Words/String Matching Producing true or false

asn4293 · April 2018

I have a data set for example:

Internal Experience Functional Area

Marketing & Sales

Controlling/Accounting

Marketing & Sales|Marketing & Sales

General Management

Marketing & Sales

Logistics|Logistics|Logistics|Logistics

Logistics

Marketing & Sales

I want to match it with my requirement xlsx file which contain column:

Match words

sales

This matching is string and is not case sensitive meaning even if it is small letters and capital it should work.After matching it should give me result as true or false or 1 or 0. Result should look like this.

Internal Experience Functional Area	Matching result
Marketing & Sales	TRUE
Marketing & Sales	TRUE
Controlling/Accounting	FALSE
Marketing & Sales\|Marketing & Sales	TRUE
General Management	FALSE
Marketing & Sales	TRUE
Logistics\|Logistics\|Logistics\|Logistics	FALSE
Logistics	FALSE
Marketing & Sales	TRUE

I dont know how it can be done. please help

kypexin · April 2018

Hi @asn4293

Let's assume that 'Area' is a short name for the attribute containing strings.

Use 'Generate Attributes' operator to create new attribute named 'MatchingResult', with the following parameters:

attribute name: MatchingResult

function expressions: contains(lower([Area]), 'sales')

This would generate 'true' value in case lowercase 'Area' contains 'sales' substring, and 'false' otherwise.

Screenshot 2018-04-26 08.18.20.png

asn4293 · April 2018

@kypexin

Thank you for your feedback, but this is only reasonable when we have one search and we can write query everytime, I have approximately 1000 things to match with huge data, in that case this would not be a suitable case.

I want to specify column where there are words to be matched with each other.

kypexin · April 2018

Hi @asn4293

So the task becomes much more generalized, where you have to fuzzy match two columns of text attributes, which technically makes many-to-many matching.

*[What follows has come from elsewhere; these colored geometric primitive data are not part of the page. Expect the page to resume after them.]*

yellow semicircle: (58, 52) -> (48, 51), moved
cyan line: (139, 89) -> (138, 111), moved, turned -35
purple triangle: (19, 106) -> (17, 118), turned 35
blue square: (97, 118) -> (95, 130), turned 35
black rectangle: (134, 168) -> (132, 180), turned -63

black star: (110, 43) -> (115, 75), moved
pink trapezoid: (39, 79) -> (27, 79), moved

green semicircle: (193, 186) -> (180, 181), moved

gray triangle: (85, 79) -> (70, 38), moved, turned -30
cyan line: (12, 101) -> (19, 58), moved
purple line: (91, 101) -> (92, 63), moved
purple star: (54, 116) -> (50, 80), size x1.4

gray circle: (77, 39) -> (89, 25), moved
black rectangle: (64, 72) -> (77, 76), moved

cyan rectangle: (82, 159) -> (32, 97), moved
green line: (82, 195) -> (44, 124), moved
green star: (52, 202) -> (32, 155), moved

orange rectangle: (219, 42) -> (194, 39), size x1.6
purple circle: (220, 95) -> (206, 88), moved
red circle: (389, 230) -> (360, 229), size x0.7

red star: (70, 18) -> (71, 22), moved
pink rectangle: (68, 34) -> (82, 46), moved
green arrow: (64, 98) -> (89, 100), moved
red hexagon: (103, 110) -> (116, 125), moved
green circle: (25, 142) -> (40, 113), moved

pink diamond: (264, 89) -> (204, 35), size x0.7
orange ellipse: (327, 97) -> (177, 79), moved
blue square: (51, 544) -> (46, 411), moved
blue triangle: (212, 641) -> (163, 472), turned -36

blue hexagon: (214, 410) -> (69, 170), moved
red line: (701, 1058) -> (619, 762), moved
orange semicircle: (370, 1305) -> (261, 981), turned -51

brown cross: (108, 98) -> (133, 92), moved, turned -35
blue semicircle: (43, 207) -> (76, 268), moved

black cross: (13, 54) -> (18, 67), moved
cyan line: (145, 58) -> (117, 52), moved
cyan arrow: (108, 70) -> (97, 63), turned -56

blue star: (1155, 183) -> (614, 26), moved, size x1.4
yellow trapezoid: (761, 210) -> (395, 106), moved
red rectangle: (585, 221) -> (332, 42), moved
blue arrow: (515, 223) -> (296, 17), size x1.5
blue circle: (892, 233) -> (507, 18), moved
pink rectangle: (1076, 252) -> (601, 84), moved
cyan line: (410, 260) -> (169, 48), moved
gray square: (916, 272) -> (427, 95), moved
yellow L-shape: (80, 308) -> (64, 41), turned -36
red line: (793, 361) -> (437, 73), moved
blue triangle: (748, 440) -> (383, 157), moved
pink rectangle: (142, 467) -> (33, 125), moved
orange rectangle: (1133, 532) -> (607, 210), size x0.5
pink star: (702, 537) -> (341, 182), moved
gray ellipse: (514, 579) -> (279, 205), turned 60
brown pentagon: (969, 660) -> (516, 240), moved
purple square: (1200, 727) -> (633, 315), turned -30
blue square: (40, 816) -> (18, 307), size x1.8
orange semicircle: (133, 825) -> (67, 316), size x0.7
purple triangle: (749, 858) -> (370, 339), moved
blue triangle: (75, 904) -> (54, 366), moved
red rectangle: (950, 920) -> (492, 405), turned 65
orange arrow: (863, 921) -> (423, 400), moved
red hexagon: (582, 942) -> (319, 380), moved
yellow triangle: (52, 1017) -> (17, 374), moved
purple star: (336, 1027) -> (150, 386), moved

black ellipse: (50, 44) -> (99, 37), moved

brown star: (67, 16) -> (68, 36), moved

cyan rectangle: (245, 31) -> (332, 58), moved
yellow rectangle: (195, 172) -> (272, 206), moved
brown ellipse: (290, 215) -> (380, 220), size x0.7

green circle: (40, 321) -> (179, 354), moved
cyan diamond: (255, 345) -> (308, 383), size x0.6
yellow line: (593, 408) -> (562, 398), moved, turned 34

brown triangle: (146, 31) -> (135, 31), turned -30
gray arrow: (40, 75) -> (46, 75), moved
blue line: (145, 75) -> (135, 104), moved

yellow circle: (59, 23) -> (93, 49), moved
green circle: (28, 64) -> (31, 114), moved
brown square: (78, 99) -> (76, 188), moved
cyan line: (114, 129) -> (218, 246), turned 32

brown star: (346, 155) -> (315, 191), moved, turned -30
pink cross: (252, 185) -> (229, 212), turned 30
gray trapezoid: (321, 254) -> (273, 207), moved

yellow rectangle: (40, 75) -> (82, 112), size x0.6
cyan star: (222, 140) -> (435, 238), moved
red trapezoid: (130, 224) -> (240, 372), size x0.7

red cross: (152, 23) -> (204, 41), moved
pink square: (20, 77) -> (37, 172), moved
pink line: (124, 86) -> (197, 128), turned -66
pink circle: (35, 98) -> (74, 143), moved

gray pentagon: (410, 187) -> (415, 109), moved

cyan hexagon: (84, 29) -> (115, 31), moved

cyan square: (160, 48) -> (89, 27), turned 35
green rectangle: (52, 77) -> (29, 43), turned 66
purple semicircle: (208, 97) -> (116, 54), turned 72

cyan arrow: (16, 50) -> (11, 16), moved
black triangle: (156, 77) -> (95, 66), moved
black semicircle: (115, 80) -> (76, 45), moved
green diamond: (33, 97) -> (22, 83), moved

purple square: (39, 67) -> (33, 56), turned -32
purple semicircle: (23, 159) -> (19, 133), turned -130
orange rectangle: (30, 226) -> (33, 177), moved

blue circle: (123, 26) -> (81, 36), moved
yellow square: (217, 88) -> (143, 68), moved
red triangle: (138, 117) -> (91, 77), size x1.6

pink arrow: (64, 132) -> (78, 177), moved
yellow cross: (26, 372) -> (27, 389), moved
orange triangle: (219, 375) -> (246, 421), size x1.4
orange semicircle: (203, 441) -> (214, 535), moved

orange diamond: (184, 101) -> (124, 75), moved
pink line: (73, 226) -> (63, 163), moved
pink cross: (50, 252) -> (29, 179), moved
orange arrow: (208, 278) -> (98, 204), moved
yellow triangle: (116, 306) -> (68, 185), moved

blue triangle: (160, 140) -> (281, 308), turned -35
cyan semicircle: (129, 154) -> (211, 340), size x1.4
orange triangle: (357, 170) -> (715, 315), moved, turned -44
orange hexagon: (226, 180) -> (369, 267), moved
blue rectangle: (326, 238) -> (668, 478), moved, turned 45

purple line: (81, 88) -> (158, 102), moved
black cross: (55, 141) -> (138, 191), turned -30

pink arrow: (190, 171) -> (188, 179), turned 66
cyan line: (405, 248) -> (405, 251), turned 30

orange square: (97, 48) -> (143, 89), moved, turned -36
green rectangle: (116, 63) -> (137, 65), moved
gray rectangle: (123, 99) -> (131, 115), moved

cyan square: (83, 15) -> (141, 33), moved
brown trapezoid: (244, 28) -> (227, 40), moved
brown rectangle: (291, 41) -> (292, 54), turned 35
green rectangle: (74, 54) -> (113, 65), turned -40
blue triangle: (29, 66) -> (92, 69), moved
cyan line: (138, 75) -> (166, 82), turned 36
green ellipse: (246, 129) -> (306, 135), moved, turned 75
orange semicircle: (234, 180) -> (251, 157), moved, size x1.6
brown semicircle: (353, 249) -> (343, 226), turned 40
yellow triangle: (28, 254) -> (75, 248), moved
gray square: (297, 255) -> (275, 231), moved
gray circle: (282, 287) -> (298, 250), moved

This sounds like a bit tricky task to be acomplished with RapidMiner, at least I cannot come up with an easy solution right out of my head... However, my suggestions are:

Have a look at a very ionteresting trick from @BalazsBarany website on how to perform generic joins in RM and maybe this can give you some inspiration: https://datascientist.at/2016/06/generic-joins-in-rapidminer/#english
Maybe also you should consider some Python script to accomlish this task which at the end might be much faster and simpler in implementation.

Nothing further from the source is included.